UW experts: Census Bureau’s annual ‘poverty numbers’ provide good news
The new “poverty numbers” from the U.S. Census Bureau reflect some good news for the nation’s antipoverty efforts, according to UW–Madison experts.
The bureau released its annual survey results on income, poverty and health insurance coverage for 2014 on Sept. 16. The good news is found in the Census Bureau’s alternative poverty measure, the Supplemental Poverty Measure (SPM), according to Timothy Smeeding, Robert Haveman and Lawrence Berger, former directors and current director respectively of the UW–Madison Institute for Research on Poverty — the nation’s original center for the study of poverty and inequality.

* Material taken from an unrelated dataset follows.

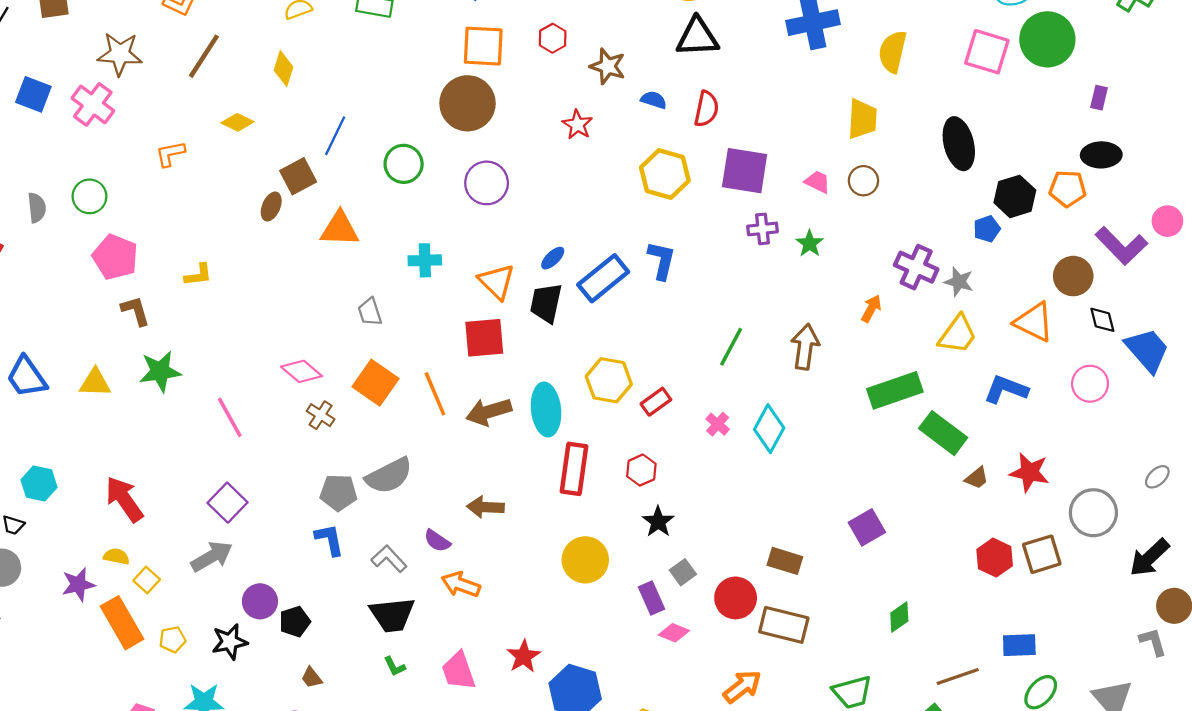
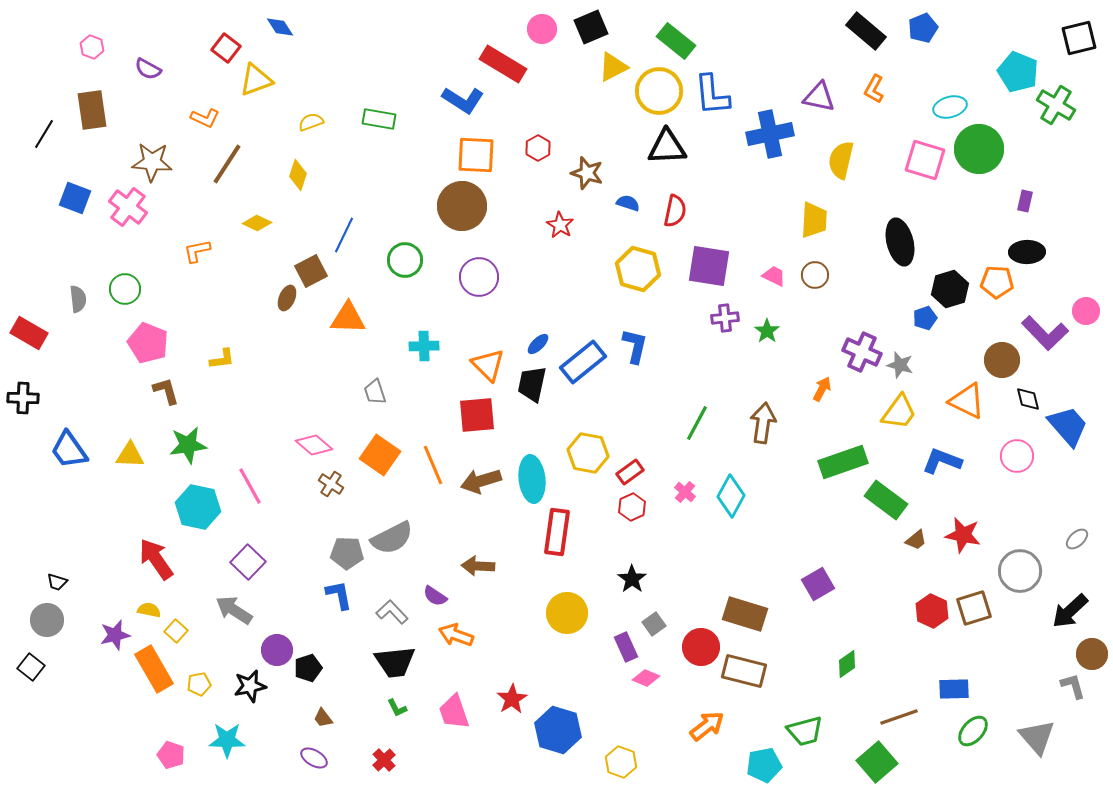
red hexagon: (641, 470) -> (632, 507), moved
cyan hexagon: (39, 484) -> (198, 507), moved, size x1.4
gray arrow: (212, 556) -> (234, 610), turned -117
brown rectangle: (785, 561) -> (745, 614), size x1.4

The SPM, considered by most analysts to provide the most accurate reflection of economic hardship, accounts for near-cash benefit programs such as Supplemental Nutrition Assistance Program (SNAP) food assistance and for tax credits, such as the Earned Income Tax Credit (EITC) and Child Tax Credit (CTC). The nation’s official poverty measure does not take into account these sources of assistance to low-income families.
The SPM contains the good news that child poverty fell to its lowest rate since the 2009 inception of this measure, a statistically significant reduction.
“We are all grateful for the good news in a time when many families continue to struggle in the slow economic recovery.”
The decrease in child poverty, which occurred in the context of an otherwise generally flat economy — neither the overall poverty rate nor median income changed to a statistically significant degree from 2013 to 2014 — primarily reflects the fact that women’s earnings rose last year, driven mainly by increased work hours among unmarried mothers. This change, coupled with increases in EITC and CTC tax credits and SNAP benefits, led to a significant drop in SPM child poverty, from 18.1 percent in 2013 to 16.7 percent in 2014. By comparison, the official child poverty rate, which does not take tax credits or SNAP into account, remained steady at about 21.5 percent.
“Release of the census’s 2014 poverty coverage figures provides a testament to the effectiveness of government efforts to reduce economic hardship,” notes IRP Director Berger. “We are all grateful for the good news in a time when many families continue to struggle in the slow economic recovery.”
“While the overall performance of the nation in reducing poverty is fairly weak, this good news about children’s poverty is important.”
Together the EITC, CTC, and SNAP programs cost about $130 billion in 2014. The EITC, which is contingent on work, rewards higher earnings. As such, the increases in earnings among low-earning single parents with children between 2013 and 2014 led to greater refundable tax credit receipt, reducing poverty despite added work-related expenses.
The SNAP food assistance program also reduced child poverty, but the effect of SNAP on the poverty rate dropped from 2013 to 2014 for two reasons: First, SNAP benefits fall as earnings rise; and second, a 14 percent cut in SNAP benefits (passed by Congress in November 2013) took full effect in 2014.
The increase in SNAP benefits under the American Recovery and Reinvestment Act expired in November 2013. Had the benefits remained at their 2009 to 2013 levels, SNAP would have had an even larger effect on child poverty in 2014. Overall, the effect of higher EITC benefits more than offset the lower SNAP benefit, leading to even lower rates of child poverty under the SPM.
“We should work hard to maintain these refundable credits and SNAP benefits at current levels, and consider increasing them. ”
Why is this good news? First, increased earnings by lower-skill mothers form one of the most promising approaches for reducing child poverty. Even though the overall recovery is slow, the work and earnings of these mothers has increased. This earnings increase was complemented by refundable tax credits and SNAP benefits in enabling many single parents with two or three children to move out of poverty.
“While the overall performance of the nation in reducing poverty is fairly weak, this good news about children’s poverty is important,” says Haveman, the John Bascom Emeritus Professor in the La Follette School of Public Affairs and Department of Economics. “Children are, after all, the source of the nation’s future economic performance.”
“The SPM and only the SPM tells us how these major programs reduce poverty and why they are worthy of our support,” adds Smeeding, the Arts and Sciences Distinguished Professor of Public Affairs and Economics, and affiliate of IRP. “We should work hard to maintain these refundable credits and SNAP benefits at current levels, and consider increasing them. Altogether they are increasingly reducing child poverty in America.”